When the data below is printed, every line must match exactly and the images must be absent.

DATA FOR ANALYSIS Start Marker

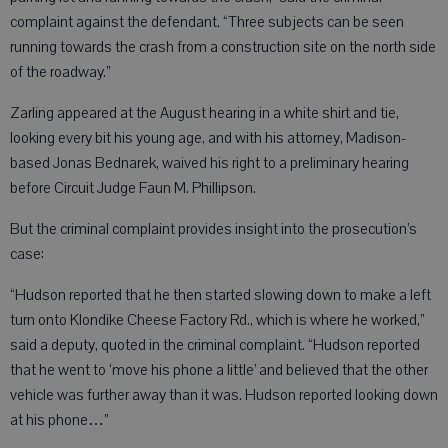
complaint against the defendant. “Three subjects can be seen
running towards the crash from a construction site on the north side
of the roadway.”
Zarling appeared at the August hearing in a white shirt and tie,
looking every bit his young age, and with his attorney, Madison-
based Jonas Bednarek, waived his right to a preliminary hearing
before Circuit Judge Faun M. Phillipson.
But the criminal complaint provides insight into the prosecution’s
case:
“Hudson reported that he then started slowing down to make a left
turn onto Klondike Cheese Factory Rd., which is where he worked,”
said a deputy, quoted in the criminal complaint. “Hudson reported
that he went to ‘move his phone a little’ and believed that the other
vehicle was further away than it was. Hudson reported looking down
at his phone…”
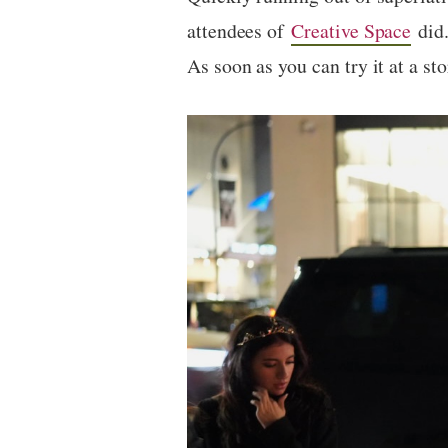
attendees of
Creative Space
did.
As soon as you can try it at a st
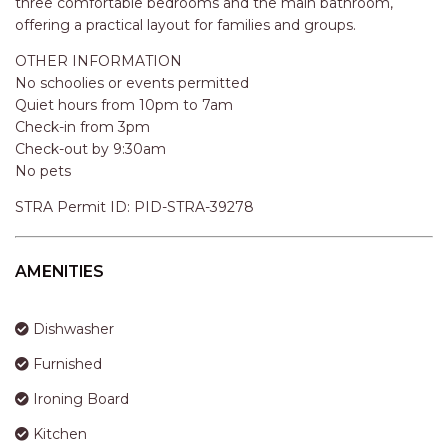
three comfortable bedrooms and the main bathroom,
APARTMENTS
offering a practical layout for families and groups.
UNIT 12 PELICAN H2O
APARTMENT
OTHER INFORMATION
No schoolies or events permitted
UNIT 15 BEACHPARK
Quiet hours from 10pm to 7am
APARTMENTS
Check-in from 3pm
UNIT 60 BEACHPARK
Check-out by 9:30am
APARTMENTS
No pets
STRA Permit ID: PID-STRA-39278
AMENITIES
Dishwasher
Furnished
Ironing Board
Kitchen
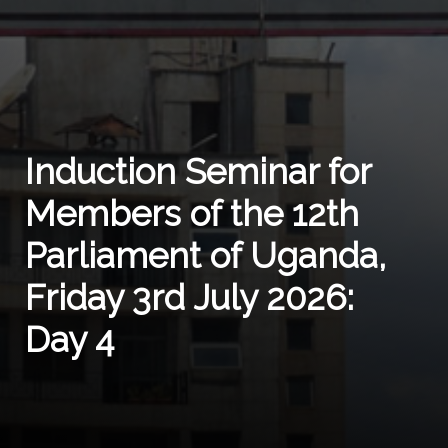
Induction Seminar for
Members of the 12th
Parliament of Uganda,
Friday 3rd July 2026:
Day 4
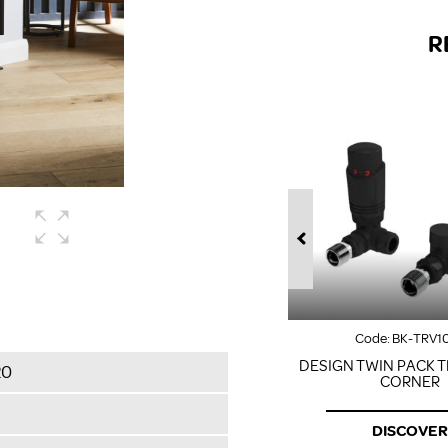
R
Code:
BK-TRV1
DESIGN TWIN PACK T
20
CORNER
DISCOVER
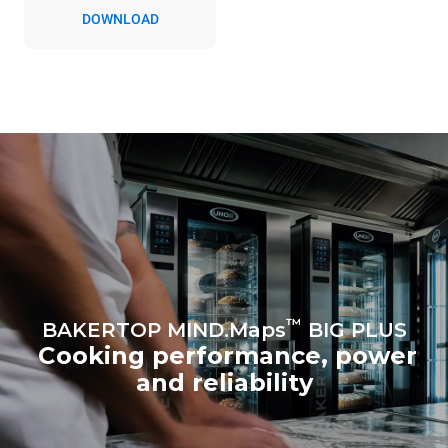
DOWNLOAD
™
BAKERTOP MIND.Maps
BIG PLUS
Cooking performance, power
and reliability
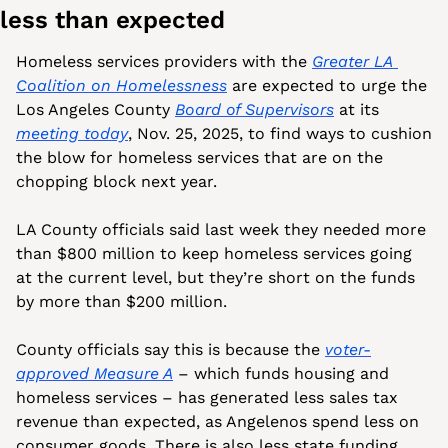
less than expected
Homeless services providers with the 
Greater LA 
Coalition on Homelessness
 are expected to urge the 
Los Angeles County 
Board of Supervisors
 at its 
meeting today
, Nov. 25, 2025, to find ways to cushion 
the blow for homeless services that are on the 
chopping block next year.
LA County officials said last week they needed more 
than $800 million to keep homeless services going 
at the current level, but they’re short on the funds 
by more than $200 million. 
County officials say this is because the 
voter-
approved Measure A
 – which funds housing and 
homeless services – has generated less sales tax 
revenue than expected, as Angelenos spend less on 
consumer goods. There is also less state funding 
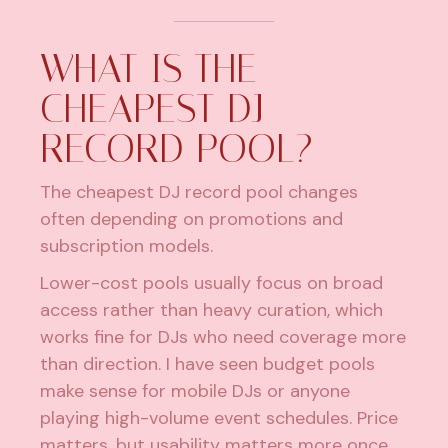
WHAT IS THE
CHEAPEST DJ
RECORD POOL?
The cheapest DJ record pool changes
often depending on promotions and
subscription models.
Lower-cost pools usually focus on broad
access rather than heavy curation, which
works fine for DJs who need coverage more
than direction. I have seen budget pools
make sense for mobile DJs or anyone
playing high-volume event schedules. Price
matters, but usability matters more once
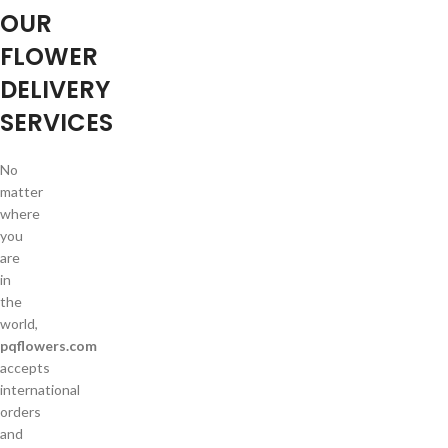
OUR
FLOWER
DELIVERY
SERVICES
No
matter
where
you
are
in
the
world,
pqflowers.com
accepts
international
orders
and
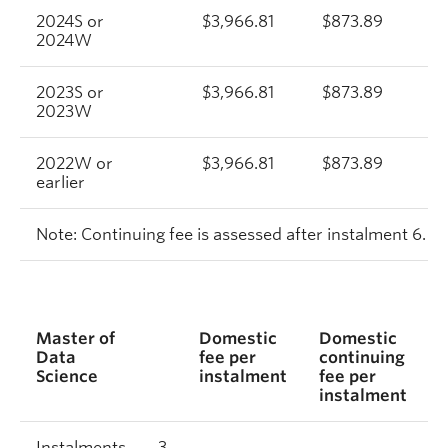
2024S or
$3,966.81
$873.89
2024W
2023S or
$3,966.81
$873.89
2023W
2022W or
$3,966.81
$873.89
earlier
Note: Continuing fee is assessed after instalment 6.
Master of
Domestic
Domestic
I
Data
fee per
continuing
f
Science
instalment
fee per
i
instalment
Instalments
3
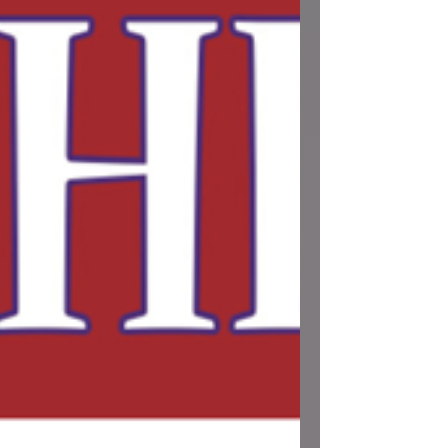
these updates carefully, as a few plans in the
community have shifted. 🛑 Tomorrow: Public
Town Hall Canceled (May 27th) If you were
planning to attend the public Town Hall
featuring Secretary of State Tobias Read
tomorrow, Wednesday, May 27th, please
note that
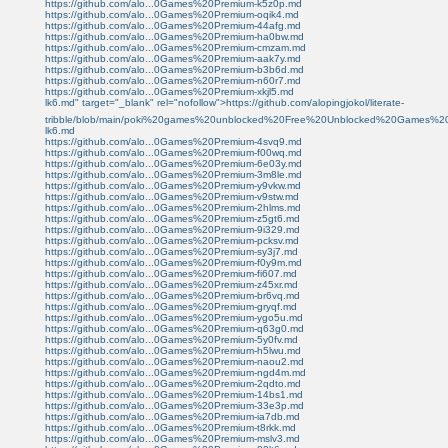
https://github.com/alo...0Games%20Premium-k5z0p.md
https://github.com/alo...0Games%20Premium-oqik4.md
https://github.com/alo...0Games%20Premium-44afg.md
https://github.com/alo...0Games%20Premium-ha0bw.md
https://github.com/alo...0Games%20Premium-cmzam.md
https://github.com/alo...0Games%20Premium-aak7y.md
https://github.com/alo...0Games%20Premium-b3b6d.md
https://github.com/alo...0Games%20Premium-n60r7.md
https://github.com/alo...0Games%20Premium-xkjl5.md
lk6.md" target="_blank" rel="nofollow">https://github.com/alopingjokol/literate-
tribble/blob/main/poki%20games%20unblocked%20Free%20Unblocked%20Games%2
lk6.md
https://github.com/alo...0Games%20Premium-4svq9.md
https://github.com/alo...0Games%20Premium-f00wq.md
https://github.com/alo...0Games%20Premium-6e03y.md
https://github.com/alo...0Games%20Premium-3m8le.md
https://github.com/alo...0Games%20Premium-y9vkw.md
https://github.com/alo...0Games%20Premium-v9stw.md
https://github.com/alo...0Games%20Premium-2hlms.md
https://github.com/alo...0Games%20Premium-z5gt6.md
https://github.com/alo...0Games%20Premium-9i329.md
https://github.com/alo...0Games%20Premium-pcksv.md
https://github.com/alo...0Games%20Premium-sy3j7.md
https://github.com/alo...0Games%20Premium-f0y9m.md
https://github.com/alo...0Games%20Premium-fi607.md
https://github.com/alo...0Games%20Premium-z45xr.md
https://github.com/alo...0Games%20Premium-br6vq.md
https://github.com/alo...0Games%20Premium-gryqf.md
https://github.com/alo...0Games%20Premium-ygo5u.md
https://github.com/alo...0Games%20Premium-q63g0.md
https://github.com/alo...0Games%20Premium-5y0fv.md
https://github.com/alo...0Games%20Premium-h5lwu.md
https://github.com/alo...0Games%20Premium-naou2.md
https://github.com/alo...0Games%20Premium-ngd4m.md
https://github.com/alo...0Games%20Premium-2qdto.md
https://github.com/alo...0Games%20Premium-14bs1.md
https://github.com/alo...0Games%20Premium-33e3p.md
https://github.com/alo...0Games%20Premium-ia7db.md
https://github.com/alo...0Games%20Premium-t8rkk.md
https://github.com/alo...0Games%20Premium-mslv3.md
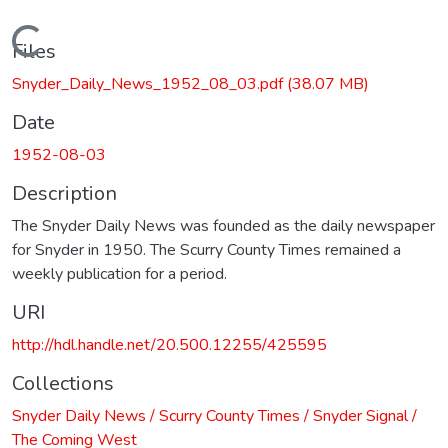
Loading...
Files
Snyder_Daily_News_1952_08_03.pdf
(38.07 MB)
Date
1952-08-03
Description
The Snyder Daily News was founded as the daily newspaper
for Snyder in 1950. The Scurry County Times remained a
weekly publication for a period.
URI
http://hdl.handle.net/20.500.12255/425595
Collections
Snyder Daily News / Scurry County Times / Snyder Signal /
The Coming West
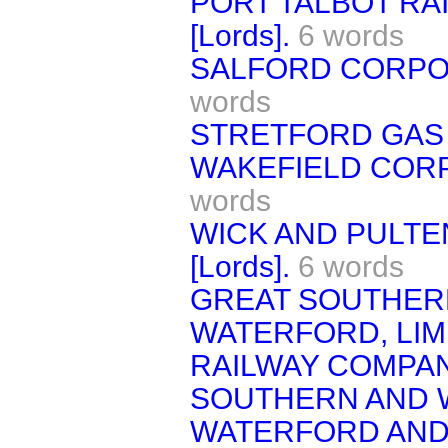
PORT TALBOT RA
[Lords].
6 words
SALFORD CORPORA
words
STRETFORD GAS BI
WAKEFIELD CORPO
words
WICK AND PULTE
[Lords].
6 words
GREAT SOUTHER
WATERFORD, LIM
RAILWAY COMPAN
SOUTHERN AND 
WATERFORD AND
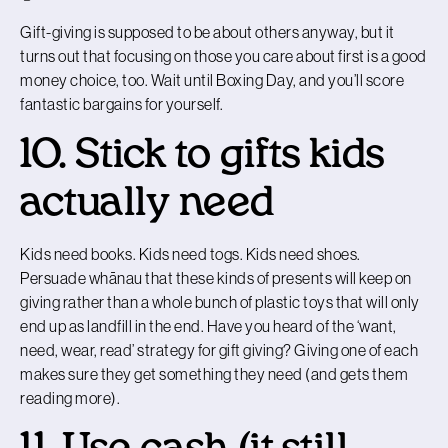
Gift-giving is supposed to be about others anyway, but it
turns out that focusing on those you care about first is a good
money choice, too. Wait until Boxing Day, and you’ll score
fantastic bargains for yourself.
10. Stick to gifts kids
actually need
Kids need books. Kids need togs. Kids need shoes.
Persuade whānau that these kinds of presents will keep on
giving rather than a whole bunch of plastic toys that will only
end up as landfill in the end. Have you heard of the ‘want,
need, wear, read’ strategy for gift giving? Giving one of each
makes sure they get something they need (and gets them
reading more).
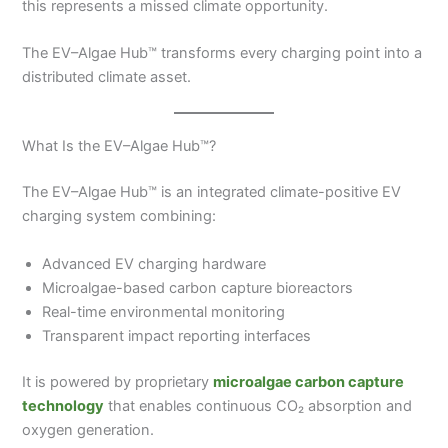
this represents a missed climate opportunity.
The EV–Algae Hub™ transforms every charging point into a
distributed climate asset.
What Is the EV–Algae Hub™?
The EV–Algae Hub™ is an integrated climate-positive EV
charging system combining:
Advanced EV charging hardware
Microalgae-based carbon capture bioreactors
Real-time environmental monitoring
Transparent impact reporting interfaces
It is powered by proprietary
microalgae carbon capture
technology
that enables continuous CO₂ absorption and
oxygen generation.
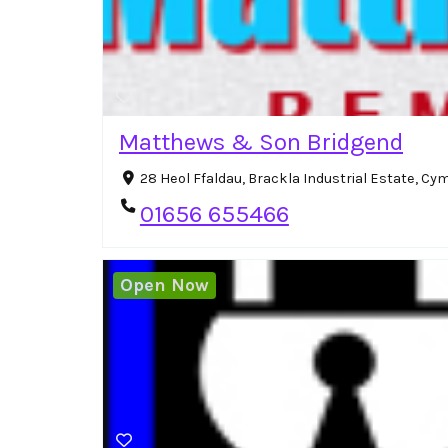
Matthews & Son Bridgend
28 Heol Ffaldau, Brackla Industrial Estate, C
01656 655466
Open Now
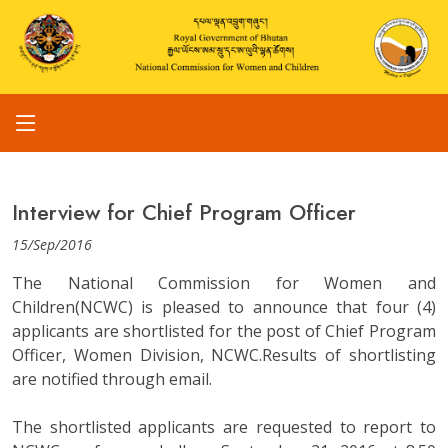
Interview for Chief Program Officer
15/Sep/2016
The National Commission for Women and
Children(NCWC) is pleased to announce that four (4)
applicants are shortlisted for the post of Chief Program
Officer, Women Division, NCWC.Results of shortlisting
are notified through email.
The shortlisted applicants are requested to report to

DATA FOR ANALYSIS End Marker

RESPONSE TO THE TASK
complaint against the defendant. “Three subjects can be seen
running towards the crash from a construction site on the north side
of the roadway.”
Zarling appeared at the August hearing in a white shirt and tie,
looking every bit his young age, and with his attorney, Madison-
based Jonas Bednarek, waived his right to a preliminary hearing
before Circuit Judge Faun M. Phillipson.
But the criminal complaint provides insight into the prosecution’s
case:
“Hudson reported that he then started slowing down to make a left
turn onto Klondike Cheese Factory Rd., which is where he worked,”
said a deputy, quoted in the criminal complaint. “Hudson reported
that he went to ‘move his phone a little’ and believed that the other
vehicle was further away than it was. Hudson reported looking down
at his phone…”
attendees of
Creative Space
did.
As soon as you can try it at a st
three comfortable bedrooms and the main bathroom,
APARTMENTS
offering a practical layout for families and groups.
UNIT 12 PELICAN H2O
APARTMENT
OTHER INFORMATION
No schoolies or events permitted
UNIT 15 BEACHPARK
Quiet hours from 10pm to 7am
APARTMENTS
Check-in from 3pm
UNIT 60 BEACHPARK
Check-out by 9:30am
APARTMENTS
No pets
STRA Permit ID: PID-STRA-39278
AMENITIES
Dishwasher
Furnished
Ironing Board
Kitchen
Induction Seminar for
Members of the 12th
Parliament of Uganda,
Friday 3rd July 2026:
Day 4
R
Code:
BK-TRV1
DESIGN TWIN PACK T
20
CORNER
DISCOVER
DOWNLOAD
™
BAKERTOP MIND.Maps
BIG PLUS
Cooking performance, power
and reliability
less than expected
Homeless services providers with the 
Greater LA 
Coalition on Homelessness
 are expected to urge the 
Los Angeles County 
Board of Supervisors
 at its 
meeting today
, Nov. 25, 2025, to find ways to cushion 
the blow for homeless services that are on the 
chopping block next year.
LA County officials said last week they needed more 
than $800 million to keep homeless services going 
at the current level, but they’re short on the funds 
by more than $200 million. 
County officials say this is because the 
voter-
approved Measure A
 – which funds housing and 
homeless services – has generated less sales tax 
revenue than expected, as Angelenos spend less on 
consumer goods. There is also less state funding 
WHAT IS THE
CHEAPEST DJ
RECORD POOL?
The cheapest DJ record pool changes
often depending on promotions and
subscription models.
Lower-cost pools usually focus on broad
access rather than heavy curation, which
works fine for DJs who need coverage more
than direction. I have seen budget pools
make sense for mobile DJs or anyone
playing high-volume event schedules. Price
matters, but usability matters more once
OUR
FLOWER
DELIVERY
SERVICES
No
matter
where
you
are
in
the
world,
pqflowers.com
accepts
international
orders
and
2024S or
$3,966.81
$873.89
2024W
2023S or
$3,966.81
$873.89
2023W
2022W or
$3,966.81
$873.89
earlier
Note: Continuing fee is assessed after instalment 6.
Master of
Domestic
Domestic
I
Data
fee per
continuing
f
Science
instalment
fee per
i
instalment
Instalments
3
these updates carefully, as a few plans in the
community have shifted. 🛑 Tomorrow: Public
Town Hall Canceled (May 27th) If you were
planning to attend the public Town Hall
featuring Secretary of State Tobias Read
tomorrow, Wednesday, May 27th, please
note that
https://github.com/alo...0Games%20Premium-k5z0p.md
https://github.com/alo...0Games%20Premium-oqik4.md
https://github.com/alo...0Games%20Premium-44afg.md
https://github.com/alo...0Games%20Premium-ha0bw.md
https://github.com/alo...0Games%20Premium-cmzam.md
https://github.com/alo...0Games%20Premium-aak7y.md
https://github.com/alo...0Games%20Premium-b3b6d.md
https://github.com/alo...0Games%20Premium-n60r7.md
https://github.com/alo...0Games%20Premium-xkjl5.md
lk6.md" target="_blank" rel="nofollow">https://github.com/alopingjokol/literate-
tribble/blob/main/poki%20games%20unblocked%20Free%20Unblocked%20Games%2
lk6.md
https://github.com/alo...0Games%20Premium-4svq9.md
https://github.com/alo...0Games%20Premium-f00wq.md
https://github.com/alo...0Games%20Premium-6e03y.md
https://github.com/alo...0Games%20Premium-3m8le.md
https://github.com/alo...0Games%20Premium-y9vkw.md
https://github.com/alo...0Games%20Premium-v9stw.md
https://github.com/alo...0Games%20Premium-2hlms.md
https://github.com/alo...0Games%20Premium-z5gt6.md
https://github.com/alo...0Games%20Premium-9i329.md
https://github.com/alo...0Games%20Premium-pcksv.md
https://github.com/alo...0Games%20Premium-sy3j7.md
https://github.com/alo...0Games%20Premium-f0y9m.md
https://github.com/alo...0Games%20Premium-fi607.md
https://github.com/alo...0Games%20Premium-z45xr.md
https://github.com/alo...0Games%20Premium-br6vq.md
https://github.com/alo...0Games%20Premium-gryqf.md
https://github.com/alo...0Games%20Premium-ygo5u.md
https://github.com/alo...0Games%20Premium-q63g0.md
https://github.com/alo...0Games%20Premium-5y0fv.md
https://github.com/alo...0Games%20Premium-h5lwu.md
https://github.com/alo...0Games%20Premium-naou2.md
https://github.com/alo...0Games%20Premium-ngd4m.md
https://github.com/alo...0Games%20Premium-2qdto.md
https://github.com/alo...0Games%20Premium-14bs1.md
https://github.com/alo...0Games%20Premium-33e3p.md
https://github.com/alo...0Games%20Premium-ia7db.md
https://github.com/alo...0Games%20Premium-t8rkk.md
https://github.com/alo...0Games%20Premium-mslv3.md
Loading...
Files
Snyder_Daily_News_1952_08_03.pdf
(38.07 MB)
Date
1952-08-03
Description
The Snyder Daily News was founded as the daily newspaper
for Snyder in 1950. The Scurry County Times remained a
weekly publication for a period.
URI
http://hdl.handle.net/20.500.12255/425595
Collections
Snyder Daily News / Scurry County Times / Snyder Signal /
The Coming West
PORT TALBOT RA
[Lords].
6 words
SALFORD CORPORA
words
STRETFORD GAS BI
WAKEFIELD CORPO
words
WICK AND PULTE
[Lords].
6 words
GREAT SOUTHER
WATERFORD, LIM
RAILWAY COMPAN
SOUTHERN AND 
WATERFORD AND
Gift-giving is supposed to be about others anyway, but it
turns out that focusing on those you care about first is a good
money choice, too. Wait until Boxing Day, and you’ll score
fantastic bargains for yourself.
10. Stick to gifts kids
actually need
Kids need books. Kids need togs. Kids need shoes.
Persuade whānau that these kinds of presents will keep on
giving rather than a whole bunch of plastic toys that will only
end up as landfill in the end. Have you heard of the ‘want,
need, wear, read’ strategy for gift giving? Giving one of each
makes sure they get something they need (and gets them
reading more).
this represents a missed climate opportunity.
The EV–Algae Hub™ transforms every charging point into a
distributed climate asset.
What Is the EV–Algae Hub™?
The EV–Algae Hub™ is an integrated climate-positive EV
charging system combining:
Advanced EV charging hardware
Microalgae-based carbon capture bioreactors
Real-time environmental monitoring
Transparent impact reporting interfaces
It is powered by proprietary
microalgae carbon capture
technology
that enables continuous CO₂ absorption and
oxygen generation.
Matthews & Son Bridgend
28 Heol Ffaldau, Brackla Industrial Estate, C
01656 655466
Open Now
Interview for Chief Program Officer
15/Sep/2016
The National Commission for Women and
Children(NCWC) is pleased to announce that four (4)
applicants are shortlisted for the post of Chief Program
Officer, Women Division, NCWC.Results of shortlisting
are notified through email.
The shortlisted applicants are requested to report to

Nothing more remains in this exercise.